» **What the exercise asks**
Work through the material below line by line and say how many lines include the word "lehetővé". Only the number, please.
+---+
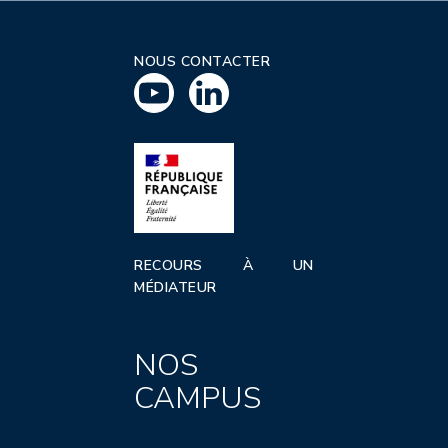
NOUS CONTACTER
RECOURS À UN
MÉDIATEUR
NOS
CAMPUS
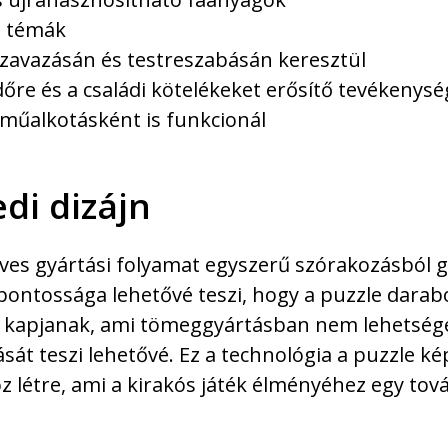
i témák
 szavazásán és testreszabásán keresztül
őre és a családi kötelékeket erősítő tevékenys
műalkotásként is funkcionál
di dizájn
ves gyártási folyamat egyszerű szórakozásból g
pontossága lehetővé teszi, hogy a puzzle darab
 kapjanak, ami tömeggyártásban nem lehetség
át teszi lehetővé. Ez a technológia a puzzle ké
 létre, ami a kirakós játék élményéhez egy tov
+---+
» **Answer section**
2